Shared and unique genes and pathways between neuropathic and inflammatory pain assays

Background

Current studies mostly concentrate on behavioral differences and have not yet systematically elucidated the molecular distinctions among various chronic pain models.

Methods

To identify the similarities and differences in gene expression among mice of three kinds of pain models, i.e., spared nerve injury (SNI) model, chronic constriction injury of the sciatic nerve (CCI) model, and the complete Freund’s adjuvant-induced chronic inflammatory pain (CFA) model. The lumbar enlargement segments (L5-L6) were collected. Total mRNA was extracted for RNA sequencing. The differentially expressed genes were analyzed by bioinformatics, including GO analysis, KEGG analysis, and PPI network to explore the functions.

Results

Commonalities and significant variations in gene expression were observed among the three pain models. Compared with Sham, there were 60 shared differential genes among the three models, which were mainly involved in oxidative phosphorylation-related biological process (e.g., mt-Nd1).
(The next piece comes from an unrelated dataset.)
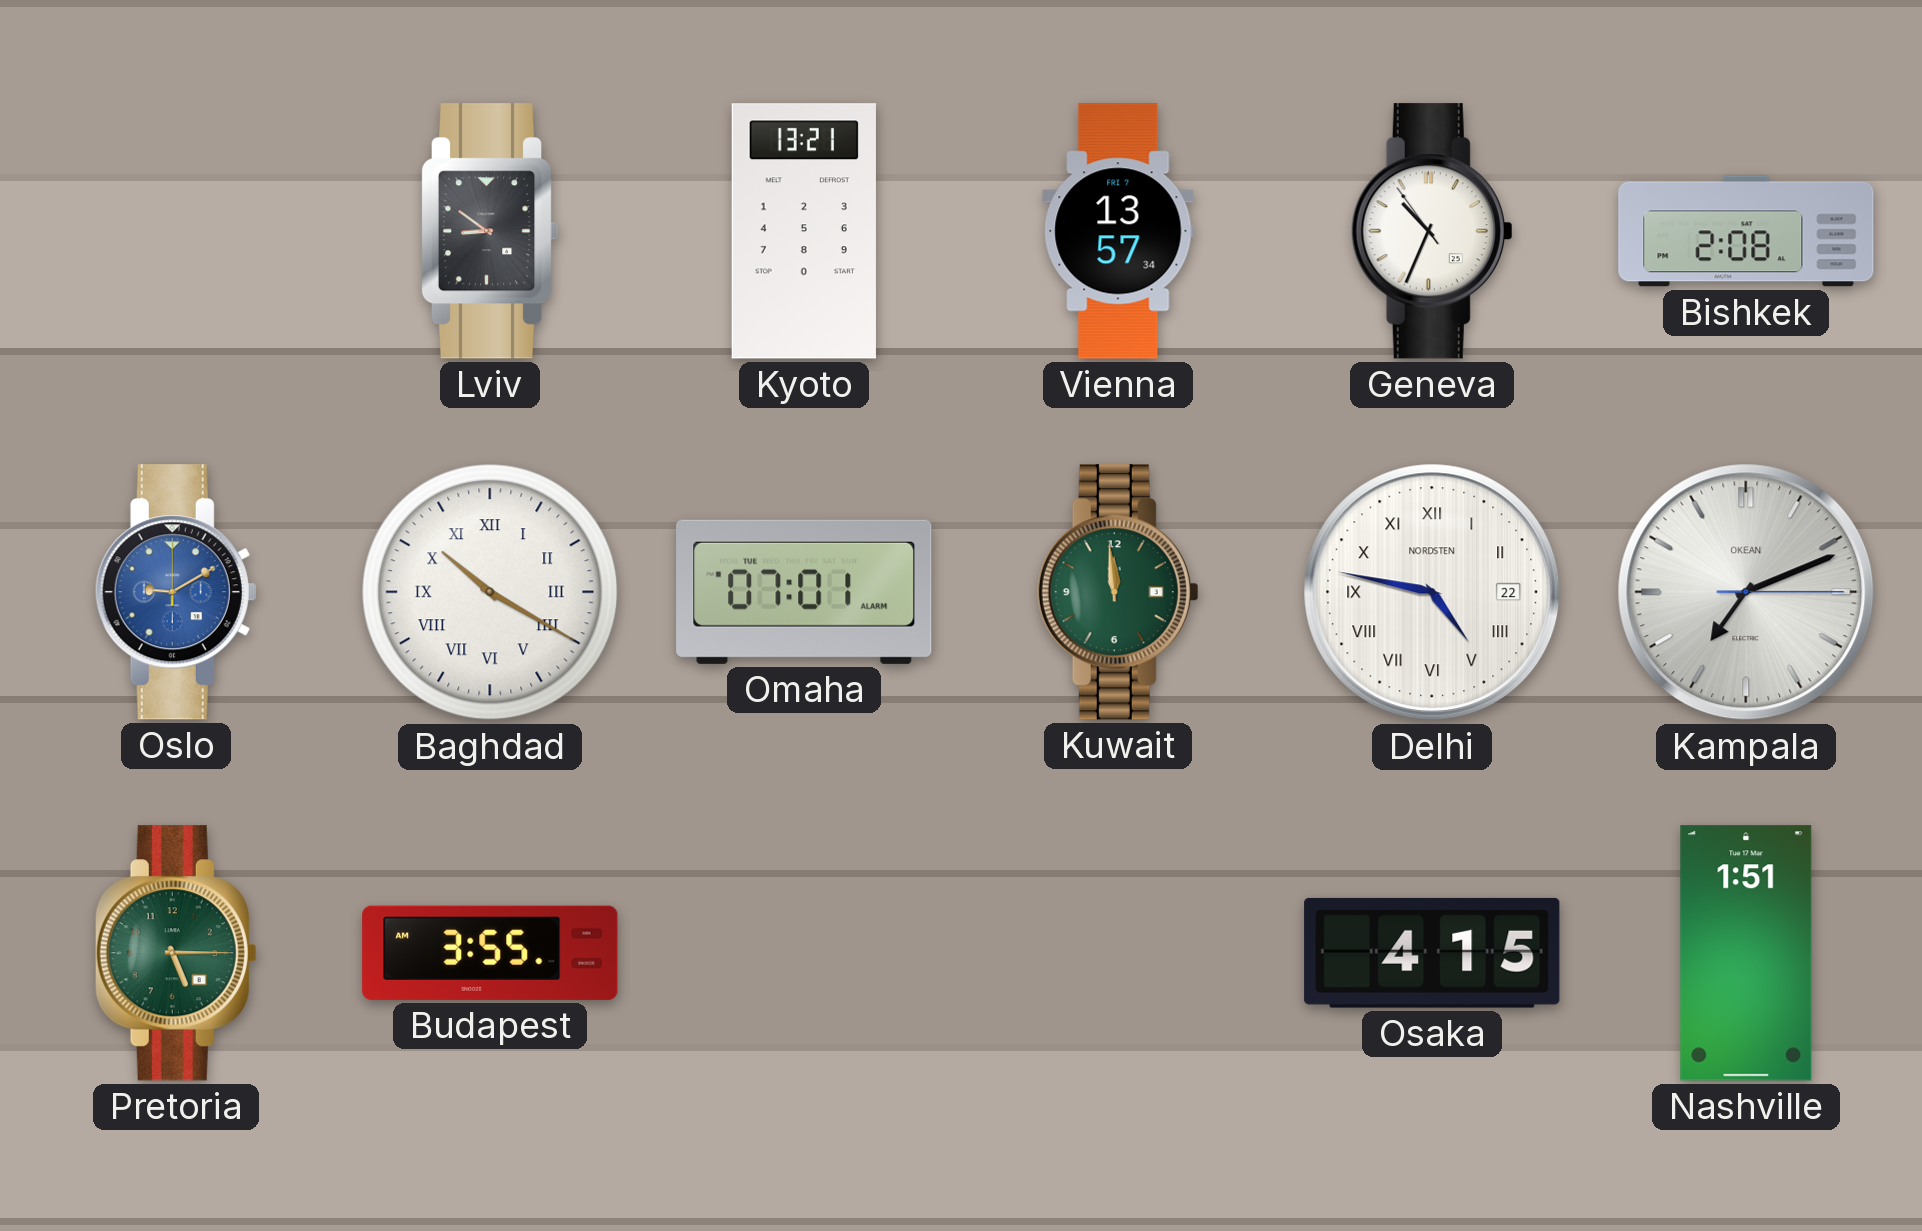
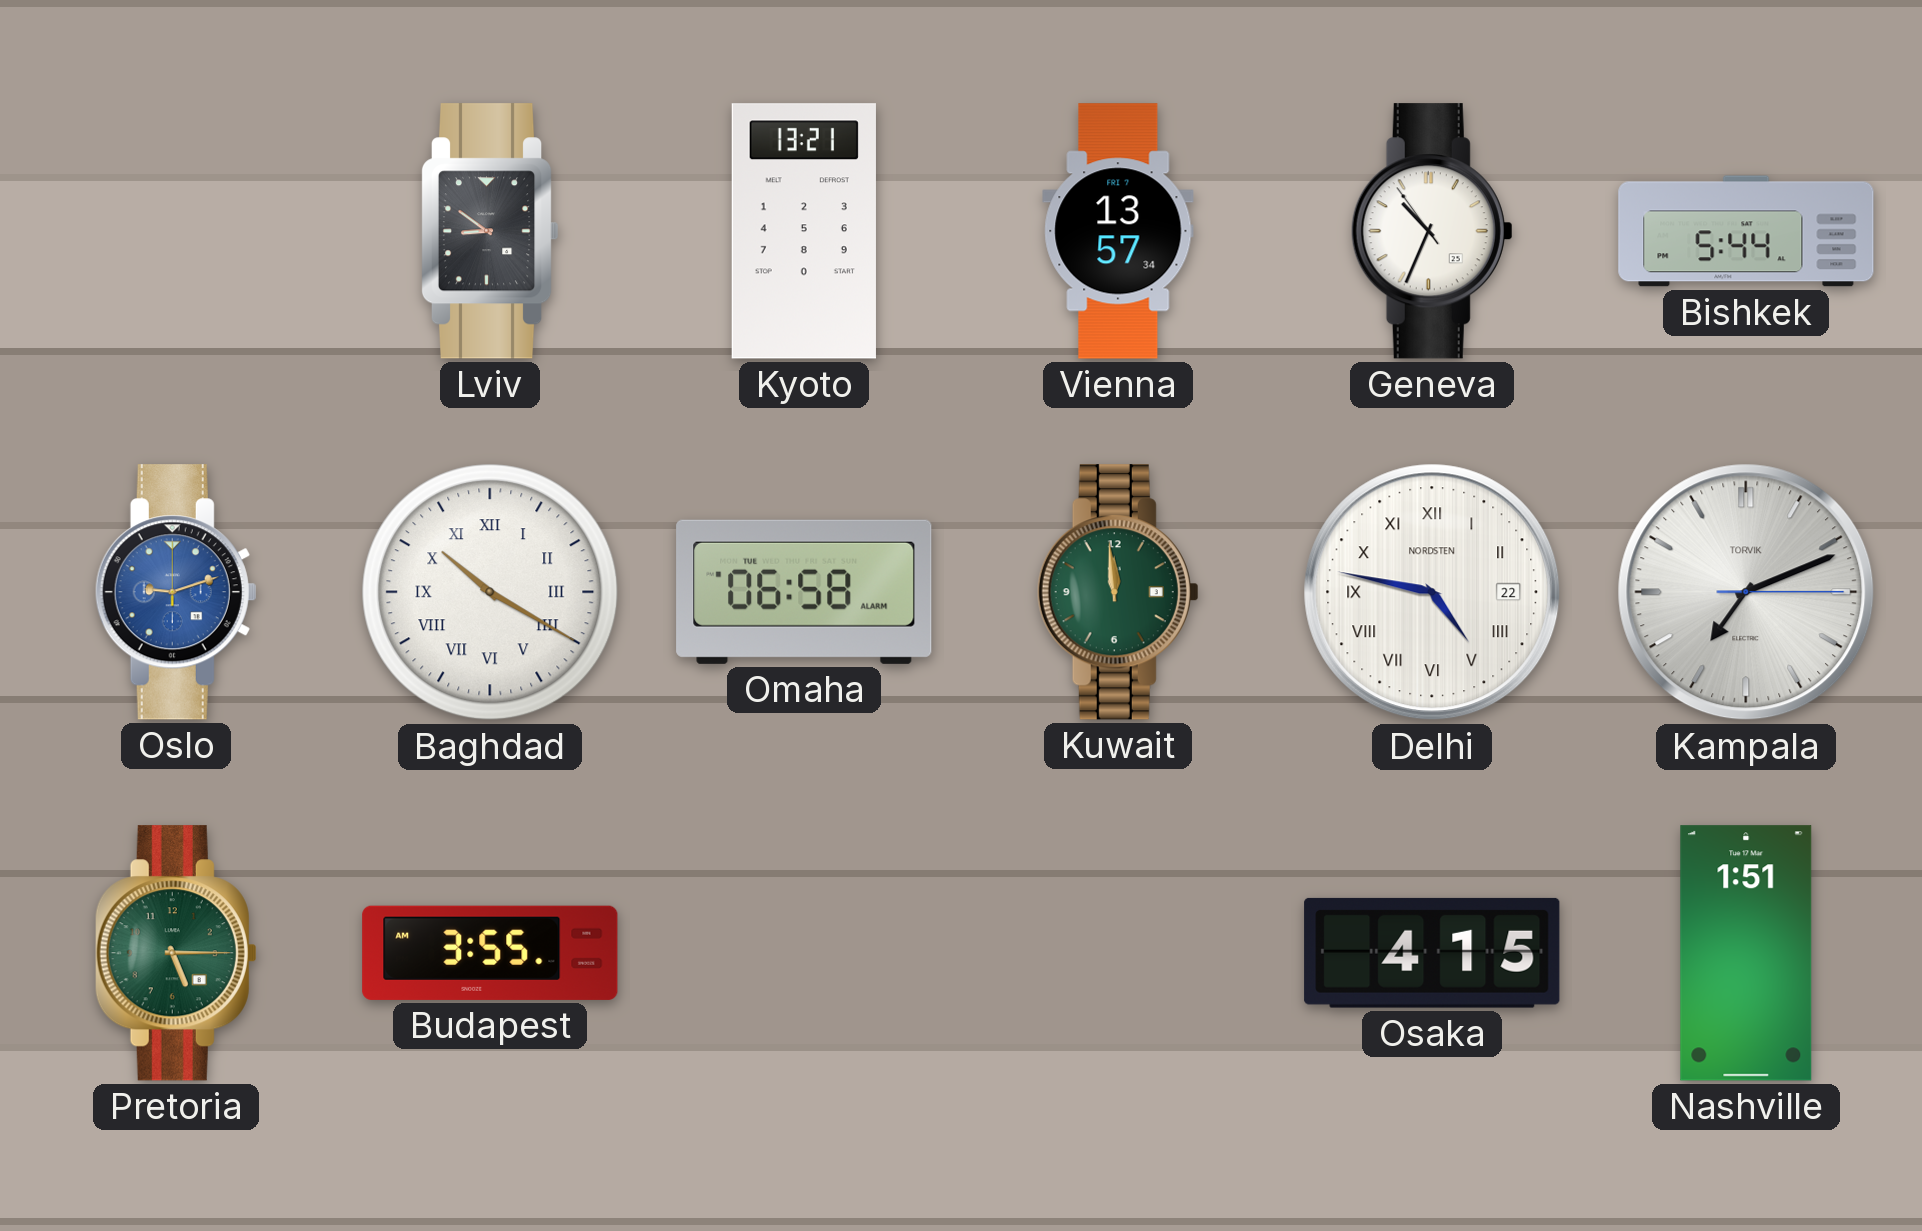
Bishkek: 2:08 -> 5:44
Oslo: 9:10 -> 9:12
Omaha: 07:01 -> 06:58
Kampala brand: OKEAN -> TORVIK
Compared with CCI, SNI upregulated genes were associated with inflammation response (e.g., Ifi204, Ifi27), while downregulated genes were linked to microtubule-based movement (e.g., Dnah7b, Hcmn1); When compared with SNI, CFA upregulated genes were related to axon development (e. g., Oprm1, Gucy1a2, Syn3), whereas downregulated genes were associated with oxidative phosphorylation (e. g., Rpl41, Rpl21); In contrast to CCI, CFA upregulated genes pertained to axon development (e. g., Zbtb16), while downregulated genes were connected to oxidative phosphorylation (e. g., Cyp3a13).

Conclusions

The three widely employed chronic pain models exhibit both similarities and distinctions, and genes that vary across all three models may serve as potential targets for chronic pain research.